Start of Dataset records

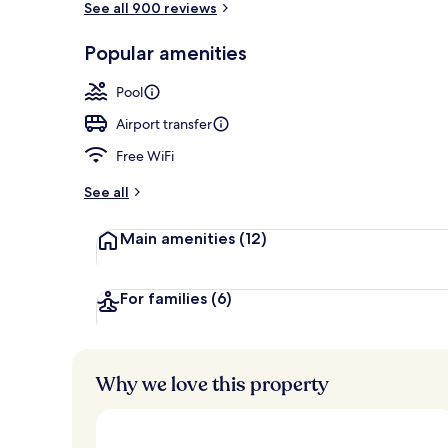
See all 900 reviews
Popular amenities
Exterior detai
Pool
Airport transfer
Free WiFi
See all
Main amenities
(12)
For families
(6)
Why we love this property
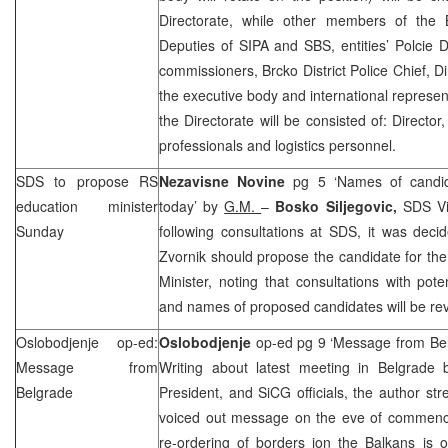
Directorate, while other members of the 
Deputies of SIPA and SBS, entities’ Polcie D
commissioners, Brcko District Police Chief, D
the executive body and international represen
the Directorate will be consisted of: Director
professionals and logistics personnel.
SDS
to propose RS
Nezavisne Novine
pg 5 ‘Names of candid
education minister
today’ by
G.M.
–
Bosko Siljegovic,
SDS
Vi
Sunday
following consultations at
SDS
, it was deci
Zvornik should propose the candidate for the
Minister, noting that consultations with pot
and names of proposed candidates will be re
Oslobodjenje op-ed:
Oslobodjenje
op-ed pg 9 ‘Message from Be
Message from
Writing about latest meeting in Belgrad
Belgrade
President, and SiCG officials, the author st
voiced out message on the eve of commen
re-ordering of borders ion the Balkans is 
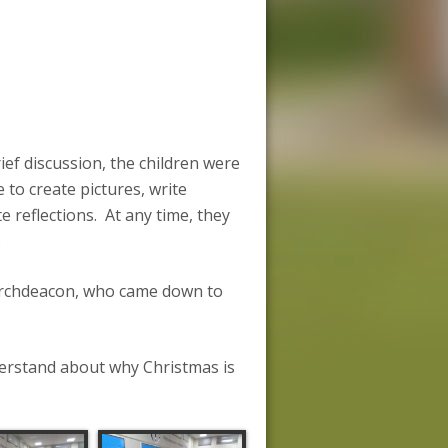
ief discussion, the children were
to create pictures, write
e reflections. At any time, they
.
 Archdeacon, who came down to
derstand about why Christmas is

End of Dataset records
Start of Dataset records

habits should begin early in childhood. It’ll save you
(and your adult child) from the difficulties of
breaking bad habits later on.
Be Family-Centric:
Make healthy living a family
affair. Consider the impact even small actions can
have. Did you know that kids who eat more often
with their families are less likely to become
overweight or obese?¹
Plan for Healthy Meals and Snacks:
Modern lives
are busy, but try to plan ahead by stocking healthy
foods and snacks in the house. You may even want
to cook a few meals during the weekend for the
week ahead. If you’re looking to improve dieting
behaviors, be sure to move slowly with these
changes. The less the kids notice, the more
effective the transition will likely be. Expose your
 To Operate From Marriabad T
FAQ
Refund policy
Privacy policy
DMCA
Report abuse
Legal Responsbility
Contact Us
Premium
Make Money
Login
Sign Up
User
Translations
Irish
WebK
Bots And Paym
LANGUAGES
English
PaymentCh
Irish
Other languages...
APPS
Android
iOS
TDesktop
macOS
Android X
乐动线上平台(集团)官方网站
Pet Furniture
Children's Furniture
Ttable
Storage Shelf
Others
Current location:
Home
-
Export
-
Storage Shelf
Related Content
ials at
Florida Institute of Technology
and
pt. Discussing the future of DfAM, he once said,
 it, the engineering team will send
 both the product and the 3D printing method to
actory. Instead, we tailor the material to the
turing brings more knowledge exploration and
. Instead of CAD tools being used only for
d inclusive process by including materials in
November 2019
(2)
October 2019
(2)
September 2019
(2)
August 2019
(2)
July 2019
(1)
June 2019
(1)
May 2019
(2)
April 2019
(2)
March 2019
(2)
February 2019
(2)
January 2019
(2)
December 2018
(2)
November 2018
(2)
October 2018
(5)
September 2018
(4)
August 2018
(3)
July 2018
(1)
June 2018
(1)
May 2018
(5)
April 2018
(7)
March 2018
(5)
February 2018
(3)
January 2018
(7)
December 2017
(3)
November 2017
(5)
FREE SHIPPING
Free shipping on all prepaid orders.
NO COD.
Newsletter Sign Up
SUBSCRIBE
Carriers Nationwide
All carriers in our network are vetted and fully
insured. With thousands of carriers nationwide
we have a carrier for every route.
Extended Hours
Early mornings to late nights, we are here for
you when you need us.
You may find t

End of Dataset records

§ **Your task**: Respond with nothing but the number of lines in the entries that contain the string "have".

§ **Result of the exercise**: 2